Autour de moi, ça parlait vitesse et rentabilité. ça rêvait de pompafriquer tant que ça peut encore respirer. Forcément, j’en avais rien à quarer.
Je cherchais un moyen de m’évader. Me fraquer un chemin vers une issue de secours et de là, fuairer *en courant.
Un type s’approche de moi. Ce sombre crétin me donne envie de lui urifaiquer mon dégoût sur sa cravate. Il ne s’aperçoit de rien, haut perché sur son trépied de suffisance, bien trop occupé à s’afeirir dans l’observation de mon décolleté.
Quefaire ?
Lui fraquisser la tête contre le mur ? Fricaner ouvertement de ses bons mots ?
Je reste stoïque. Cherche le bouton d’autodestruction. J’aimerais être un leming, dans ces moments-là.
Une sortie de secours se profile devant moi. Suprise. Elle est déguisée en homme. Il a du frairer ma détresse.
« Pardon, je vous l’emprunte. Nous avons à quairer de la pluie et du vent. »
Faudrait effrainer le temps. Se laisser frainésifier par le charme de l’instant et de l’homme à cheval blanc.
Rien à rafinaquer chez lui, il est parfait. Comme sorti d’un rêve. Plus appétissant qu’un magnum vanille – chocolat blanc, j’aimerais le laiquer de la tête aux bouts des pieds, mais voilà, cela ne se fait pas.
Hein ? Comment ça, ça ne se fait pas ? Tu te laisserais qrefaire par les bordures des limites ? Mais y’a pas de conventions ici, y’a rien que moi et lui. Alors voilà. Mon magmum chocolat noir ou blanc, j’ai envie de l’aiqrire jusqu’au bout de la plume. Le laisser qraffer tout ce qu’il est capable de m’apporter. Peut-être que cela ne donnera rien. Rien sauf qriffanner quelques mots sur un bout de papier.

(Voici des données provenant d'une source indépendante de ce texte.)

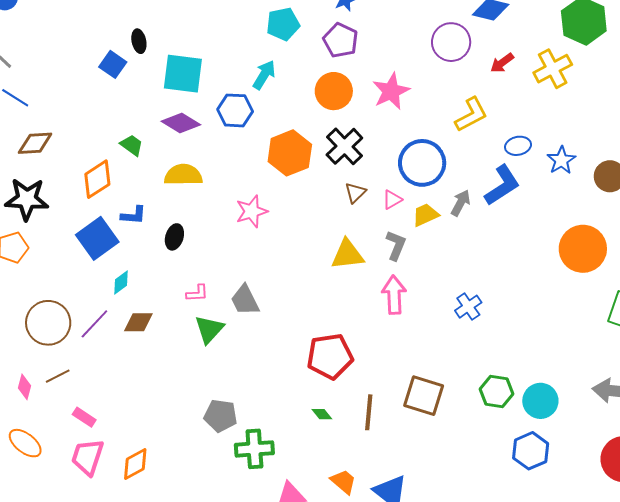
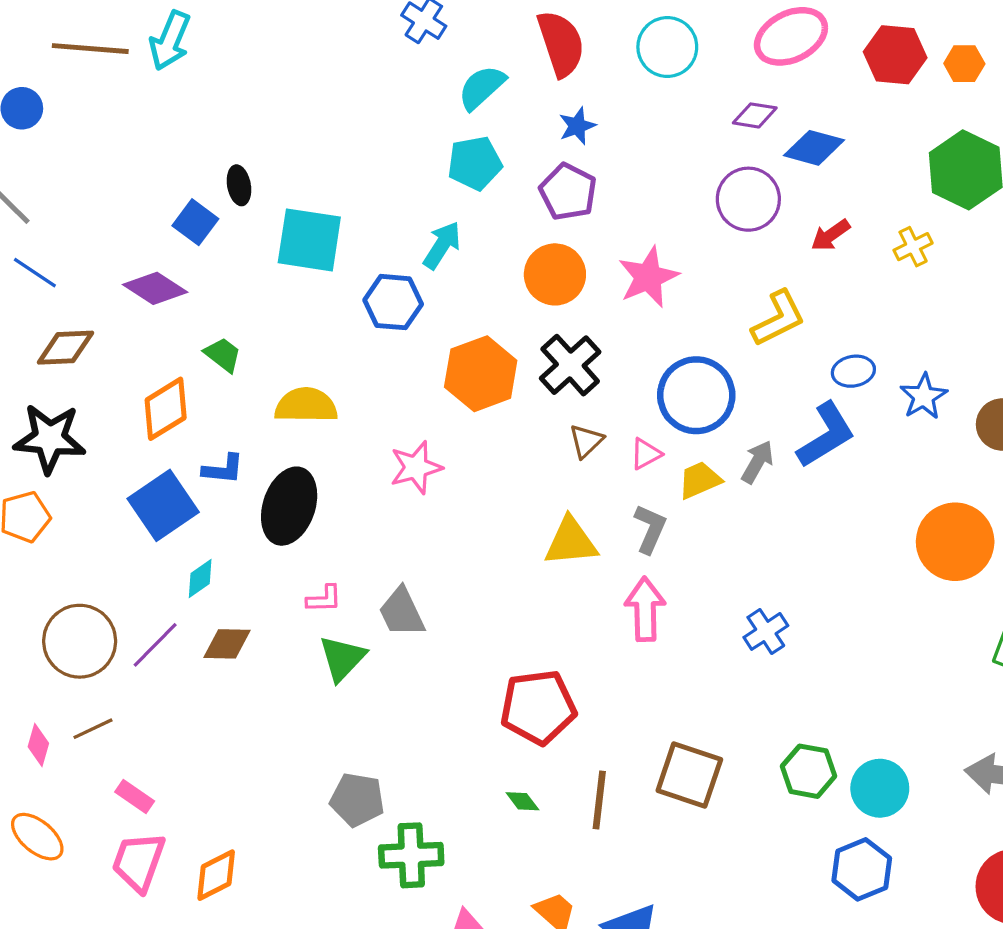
yellow cross: (553, 69) -> (913, 247), size x0.6
purple diamond: (181, 123) -> (155, 288), moved
black ellipse: (174, 237) -> (289, 506), size x1.8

Alors peu importe. Faut que j’y aille.
A l’envie de l’illufinaquer, rien que pour voir ce qui va se refléter dans ses yeux. A celle aussi de le désafrinquer en entier, qu’on puisse enfin se parler de magnum à femme, les yeux pas toujours dans les yeux, et les mains occupées. Une caresse par-ci, je regarde friquailler les poils et la peau. Une non caresse par-là, juste pour guetter son impatience laifrir en silence.
Bon ben voilà, je sais pas combien de mots je lui ai mis, mais là, je crois que c’est fini.

[* j’aurais pu mettre « fuir » évidemment, mais ça existe en vrai, c’est pas marrant.]
[J’ai mis d’autres lettres et aussi que des mots qui existent pas. C’est grave patron ?]
[Au fait, j’ai oublié de vous présenter. Suis-je fristraite !
Patron ? J’te présente mes 3 lecteurs. Les 3 lecteurs ? J’vous présente le patron]

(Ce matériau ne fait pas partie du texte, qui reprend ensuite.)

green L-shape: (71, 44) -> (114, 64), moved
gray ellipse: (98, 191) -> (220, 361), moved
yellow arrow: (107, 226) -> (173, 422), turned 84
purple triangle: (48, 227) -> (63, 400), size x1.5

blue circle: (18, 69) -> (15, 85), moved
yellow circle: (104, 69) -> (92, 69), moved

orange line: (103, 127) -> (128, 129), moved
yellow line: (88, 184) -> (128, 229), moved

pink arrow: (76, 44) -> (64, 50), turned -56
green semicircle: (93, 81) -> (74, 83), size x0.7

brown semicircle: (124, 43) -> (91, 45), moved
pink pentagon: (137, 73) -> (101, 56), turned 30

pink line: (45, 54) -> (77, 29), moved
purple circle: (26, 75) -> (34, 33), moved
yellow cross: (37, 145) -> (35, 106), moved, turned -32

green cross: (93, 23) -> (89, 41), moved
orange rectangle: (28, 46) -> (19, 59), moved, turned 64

5 réflexions sur “Afrique à naimerfrenquore

  1. Plancton dit :

    Héhé. A le relire ce post, ça fait genre. Mais en fait, pas du tout. Enfin, j’me comprends hein.
    (T’ain, faut que j’arrête… je sais pas encore quoi.)

  2. Matman dit :

    Trop marrant! J’aime bien 🙂

  3. ana dit :

    Haha, « illufinaquer », j’adore 😉

  4. maxy_vince dit :

    Fripounette fretillante !

  5. Plancton dit :

    Matman, tu es bon public avec moi, je t’en remercie 🙂
    Ana, je t’en prie, il est libre de droits ce mot-là, si tu le veux, je te le donne.
    Poussinet, pas en public, voyons. Tu vas me faire rougir.